2019 Precision Medicine Symposium Invited Speakers

Dr. Karnes' primary area of research interest is cardiovascular pharmacogenomics, specifically investigating the utility of genetic polymorphisms to predict toxicities of cardiovascular drugs. He employs a translational approach to investigate pharmacogenomic associations using observational studies, functional genomics techniques, and eventually prospective clinical trials. His ultimate career goal is to facilitate personalized cardiovascular medicine and genotype-guided prescribing to avoid serious cardiovascular drug toxicities.
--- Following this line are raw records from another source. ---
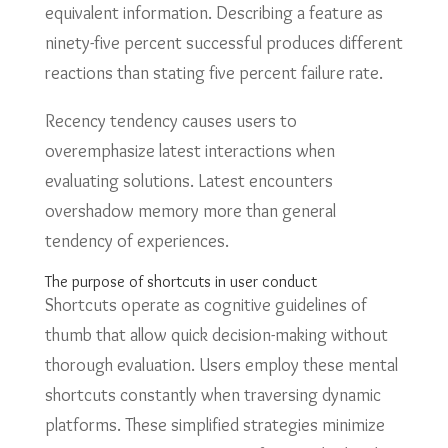
equivalent information. Describing a feature as
ninety-five percent successful produces different
reactions than stating five percent failure rate.
Recency tendency causes users to
overemphasize latest interactions when
evaluating solutions. Latest encounters
overshadow memory more than general
tendency of experiences.
The purpose of shortcuts in user conduct
Shortcuts operate as cognitive guidelines of
thumb that allow quick decision-making without
thorough evaluation. Users employ these mental
shortcuts constantly when traversing dynamic
platforms. These simplified strategies minimize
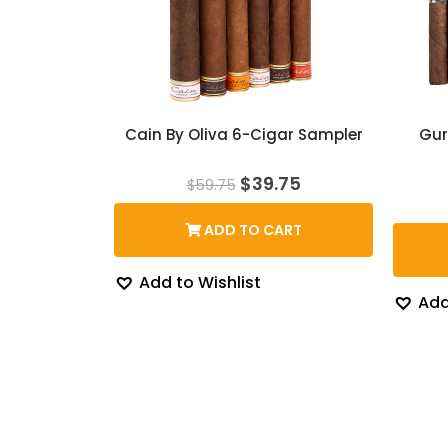
Cain By Oliva 6-Cigar Sampler
Gur
Original
Current
$
39.75
$
59.75
price
price
was:
is:
ADD TO CART
$59.75.
$39.75.
Add to Wishlist
Add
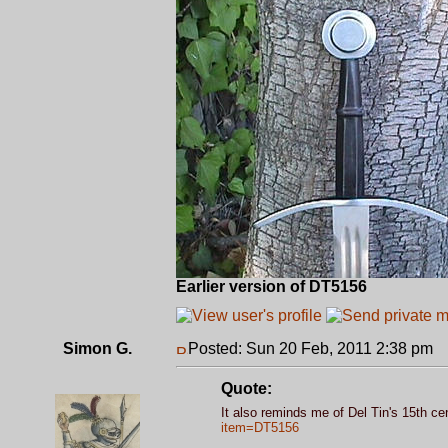
Earlier version of DT5156
Simon G.
Posted: Sun 20 Feb, 2011 2:38 pm
P
Quote:
It also reminds me of Del Tin's 15th ce
item=DT5156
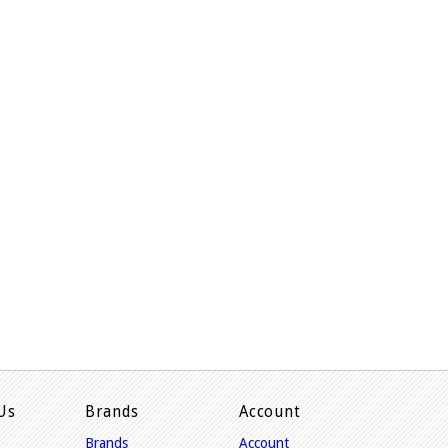
Us
Brands
Account
Brands
Account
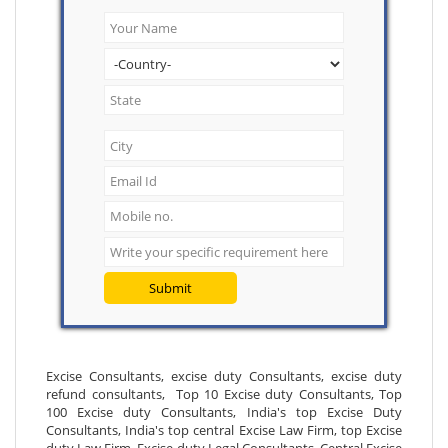
Submit
Excise Consultants, excise duty Consultants, excise duty
refund consultants, Top 10 Excise duty Consultants, Top
100 Excise duty Consultants, India's top Excise Duty
Consultants, India's top central Excise Law Firm, top Excise
duty Law Firm, Excise duty Legal Consultants, Central Excise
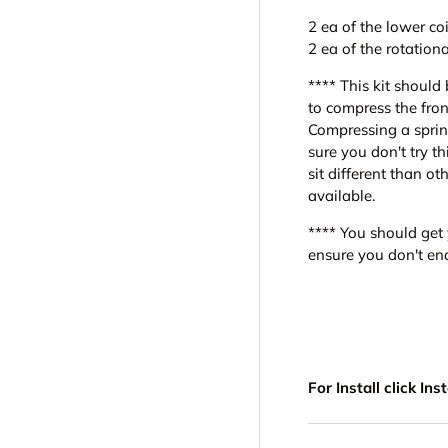
2 ea of the lower coil
2 ea of the rotatio
**** This kit should 
to compress the fron
Compressing a sprin
sure you don't try t
sit different than ot
available.
**** You should get 
ensure you don't end
For Install click In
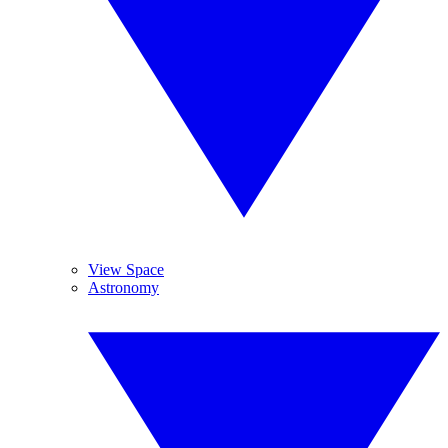
View Space
Astronomy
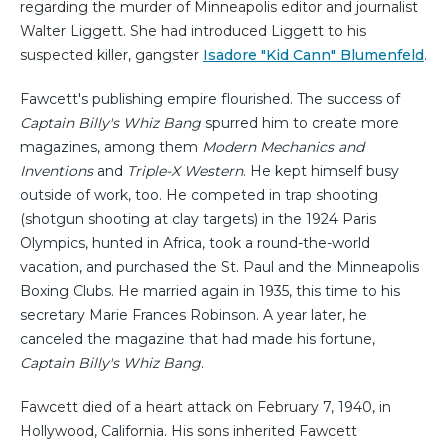
regarding the murder of Minneapolis editor and journalist
Walter Liggett. She had introduced Liggett to his
suspected killer, gangster
Isadore "Kid Cann" Blumenfeld
.
Fawcett's publishing empire flourished. The success of
Captain Billy's Whiz Bang
spurred him to create more
magazines, among them
Modern Mechanics and
Inventions
and
Triple-X Western
. He kept himself busy
outside of work, too. He competed in trap shooting
(shotgun shooting at clay targets) in the 1924 Paris
Olympics, hunted in Africa, took a round-the-world
vacation, and purchased the St. Paul and the Minneapolis
Boxing Clubs. He married again in 1935, this time to his
secretary Marie Frances Robinson. A year later, he
canceled the magazine that had made his fortune,
Captain Billy's Whiz Bang
.
Fawcett died of a heart attack on February 7, 1940, in
Hollywood, California. His sons inherited Fawcett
Dr. Karnes received his Bachelor of Arts degree in Ancient Greek from the College of William and Mary.  In 2004, he moved to Gainesville, FL to pursue a Doctor of Pharmacy at the University of Florida, which he completed in 2008.  He remained at the University of Florida to pursue a Doctor of Philosophy in Clinical Pharmaceutical Sciences.  His graduate work focused on the pharmacogenomics of adverse metabolic effects of antihypertensive drugs under the mentorship of Drs. Julie Johnson and Rhonda Cooper-DeHoff.  In August 2012, he began a research fellowship at Vanderbilt University under the mentorship of Dr. Dan Roden.  At Vanderbilt, his research studies focused on cardiovascular pharmacogenomics and he served as the Jason D. Morrow Chief Fellow for the Division of Clinical Pharmacology.  In September 2015, he joined the faculty at the University of Arizona College of Pharmacy in the Department of Pharmacy Practice & Science. 

Dr. Karnes is an author on thirty one peer-reviewed manuscripts and thirty two abstracts presented at national and international meetings.  He is active in multiple professional societies including the American Society for Clinical Pharmacology and Therapeutics, the American Heart Association, and the American College of Clinical Pharmacy.  He is supported by an American Heart Association Scientist Development Grant and an American College of Clinical Pharmacy Research Institute’s Futures Award.

Dr. Linda Restifo earned all three of her academic degrees from the University of Pennsylvania – BA (Biology), MD, and PhD (Genetics). Her postgraduate clinical training in adult and child neurology was at Harvard Medical Center’s Longwood campus. She did postdoctoral research training in developmental neurogenetics at Brandeis University. Dr. Restifo now directs a research program on developmental brain disorders using the fruit fly (Drosophila melanogaster) genetic model system, with an emphasis on how mutations and environmental toxins disrupt neuronal differentiation. Her goal is to make intellectual disability (a/k/a mental retardation) and autism treatable with safe and effective drugs. With funding from NIH and Autism Speaks, Dr. Restifo and colleagues developed a novel cellular bioassay, based on primary culture of developing brain neurons, which reveals defects caused by mutations or neurotoxins. Their published proof-of-concept drug screen identified potential treatments for developmental brain disorders. Work in progress will determine which genetic defects are most likely to respond to which drugs. Such treatments would represent a dramatic improvement in the medical care of children with cognitive or behavioral delay due to transmitted or de novo mutations. Her collaborators include human geneticists, computer scientists, computational chemists, mechanical engineers, physicians in neurology and psychiatry, as well as other neuroscientists. In the teaching arena, Dr. Restifo is highly motivated to bridge the cultural divide between the worlds of clinical medicine and laboratory science that slows progress in translational medicine.

Marc S. Williams, MD, FAAP, FACMG, FACMI is a clinical geneticist. He is the director of Geisinger’s Genomic Medicine Institute.  He is the co-PI of the Geisinger eMERGE project and is the medical director of the whole genome sequencing clinical research project. He is site PI and leads the EHR workgroup of the NHGRI funded ClinGen project. He is on the NHGRI Genomic Medicine working group. He has participated in the Personalized Medicine Workgroup of the Department of Health and Human Services’ American Health Information Community Task Force and was a member of the Secretary’s Advisory Committee for Genetics, Health and Society. He is a member of the EGAPP working group.  He is a past member of the ACMG Board of Directors, serving as Vice-President for Clinical Genetics and will rejoin the board as president elect in 2019. He is past chair of the ACMG Committee on the Economics of Genetic Services and founded the ACMG Quality Improvement Special Interest Group. He is a member of the Scientific Advisory Board of the Clinical Pharmacogenetic Implementation Consortium and a member of the CPIC informatics committee. He recently joined the Scientific Advisory Boards of the NIH Undiagnosed Diseases Project, and Online Mendelian Inheritance in Man. He has authored over 160 articles on a variety of topics including the economic evaluation and value of genetic services, implementation of genomic medicine, and the use of informatics to facilitate genomic medicine.